Des réfugiées afghanes manifestent devant le cabinet de Maggie De Block
A l’occasion de la Journée de la Femme, une trentaine de réfugiées afghanes accompagnées de leurs familles, ont manifesté devant le cabinet de la secrétaire d’Etat à l’Asile et la migration, Maggie De Block, pour demander la protection de la Belgique. Selon leur avocate, ses femmes se trouvent dans un no man’s land juridique hypocrite.
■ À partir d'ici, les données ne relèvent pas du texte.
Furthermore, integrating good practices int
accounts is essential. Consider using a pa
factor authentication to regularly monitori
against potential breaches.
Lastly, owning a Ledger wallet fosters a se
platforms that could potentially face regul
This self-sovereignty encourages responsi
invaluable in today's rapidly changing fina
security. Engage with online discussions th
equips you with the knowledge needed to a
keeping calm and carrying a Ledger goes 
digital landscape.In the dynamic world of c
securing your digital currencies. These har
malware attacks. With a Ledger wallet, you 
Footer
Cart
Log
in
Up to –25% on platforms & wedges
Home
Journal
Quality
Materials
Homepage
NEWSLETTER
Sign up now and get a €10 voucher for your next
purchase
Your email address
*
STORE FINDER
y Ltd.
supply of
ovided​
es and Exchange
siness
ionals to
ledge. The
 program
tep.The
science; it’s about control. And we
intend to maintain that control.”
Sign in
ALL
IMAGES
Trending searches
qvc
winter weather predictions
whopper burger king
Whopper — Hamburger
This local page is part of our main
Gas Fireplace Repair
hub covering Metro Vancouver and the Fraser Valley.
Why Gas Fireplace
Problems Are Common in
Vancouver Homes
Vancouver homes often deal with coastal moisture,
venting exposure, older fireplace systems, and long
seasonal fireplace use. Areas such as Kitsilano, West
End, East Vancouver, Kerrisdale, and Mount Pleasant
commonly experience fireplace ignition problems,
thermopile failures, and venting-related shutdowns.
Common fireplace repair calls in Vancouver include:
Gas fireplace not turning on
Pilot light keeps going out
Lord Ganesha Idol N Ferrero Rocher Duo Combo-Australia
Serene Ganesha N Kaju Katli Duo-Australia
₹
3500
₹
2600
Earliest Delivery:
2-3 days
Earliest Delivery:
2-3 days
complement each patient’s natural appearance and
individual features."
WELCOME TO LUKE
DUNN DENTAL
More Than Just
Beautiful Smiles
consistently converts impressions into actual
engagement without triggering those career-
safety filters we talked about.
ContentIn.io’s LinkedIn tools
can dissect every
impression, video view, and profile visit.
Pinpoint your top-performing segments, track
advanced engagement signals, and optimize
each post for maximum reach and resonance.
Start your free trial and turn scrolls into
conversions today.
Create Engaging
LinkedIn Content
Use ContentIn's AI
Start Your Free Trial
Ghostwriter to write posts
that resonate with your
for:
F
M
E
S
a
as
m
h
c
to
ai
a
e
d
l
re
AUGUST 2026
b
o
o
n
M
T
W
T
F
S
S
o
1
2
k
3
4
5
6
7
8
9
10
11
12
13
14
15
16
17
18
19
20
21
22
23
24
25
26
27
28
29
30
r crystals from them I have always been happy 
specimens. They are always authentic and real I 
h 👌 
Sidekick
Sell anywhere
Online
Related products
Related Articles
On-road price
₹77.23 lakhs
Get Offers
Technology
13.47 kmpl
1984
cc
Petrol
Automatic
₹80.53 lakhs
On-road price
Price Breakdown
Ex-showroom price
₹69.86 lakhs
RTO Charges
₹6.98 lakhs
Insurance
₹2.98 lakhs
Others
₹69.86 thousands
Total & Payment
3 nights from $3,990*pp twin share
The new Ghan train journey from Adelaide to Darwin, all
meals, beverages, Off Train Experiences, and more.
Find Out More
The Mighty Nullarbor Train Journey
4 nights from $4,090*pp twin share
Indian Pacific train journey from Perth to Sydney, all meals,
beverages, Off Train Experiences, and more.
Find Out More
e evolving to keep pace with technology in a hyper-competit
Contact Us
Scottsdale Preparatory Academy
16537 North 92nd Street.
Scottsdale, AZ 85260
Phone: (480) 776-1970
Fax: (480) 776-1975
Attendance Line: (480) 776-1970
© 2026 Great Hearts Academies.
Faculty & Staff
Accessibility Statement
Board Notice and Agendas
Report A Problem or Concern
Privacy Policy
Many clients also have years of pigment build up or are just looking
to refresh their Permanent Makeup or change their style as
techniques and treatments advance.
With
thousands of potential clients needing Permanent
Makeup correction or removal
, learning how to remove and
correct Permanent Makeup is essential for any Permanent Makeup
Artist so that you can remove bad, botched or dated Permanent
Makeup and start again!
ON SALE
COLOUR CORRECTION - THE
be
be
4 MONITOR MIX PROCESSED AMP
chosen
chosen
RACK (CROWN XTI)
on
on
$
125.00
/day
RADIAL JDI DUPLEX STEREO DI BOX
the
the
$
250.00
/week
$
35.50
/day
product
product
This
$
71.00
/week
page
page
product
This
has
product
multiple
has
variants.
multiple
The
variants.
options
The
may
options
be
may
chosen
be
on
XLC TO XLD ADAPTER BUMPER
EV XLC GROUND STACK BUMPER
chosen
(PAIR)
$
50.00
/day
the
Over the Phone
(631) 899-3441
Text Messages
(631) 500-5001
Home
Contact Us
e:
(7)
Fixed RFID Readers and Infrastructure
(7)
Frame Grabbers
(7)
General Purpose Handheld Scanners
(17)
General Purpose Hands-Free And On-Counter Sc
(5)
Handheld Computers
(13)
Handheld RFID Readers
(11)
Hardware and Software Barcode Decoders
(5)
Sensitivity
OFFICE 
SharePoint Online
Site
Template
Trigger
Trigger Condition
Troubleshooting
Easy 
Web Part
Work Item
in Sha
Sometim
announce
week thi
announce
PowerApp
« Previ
D’une part, elles ont reçu un ordre de quitter le territoire mais ne sont pas expulsées ; de l’autre, elles ne sont pas régularisées. « Elles sont à la fois victimes de la guerre dans leur pays et de la politique d’asile belge ». La délégation n’a pas pu être reçue par le cabinet de Maggie De Block. Source
Journée de la femme: Des réfugiées afghanes demandent la protection de la Belgique
Jeudi 8 Mars 2012 |
(Belga) A l’occasion de la Journée de la Femme, une trentaine de réfugiées afghanes accompagnées de leurs familles, ont manifesté jeudi devant le cabinet de la secrétaire d’Etat à l’Asile et la migration, Maggie De Block, pour demander la protection de la Belgique. Elles ont également demandé à être régularisées pour sortir du no man’s land juridique où elles se trouvent parfois depuis des années.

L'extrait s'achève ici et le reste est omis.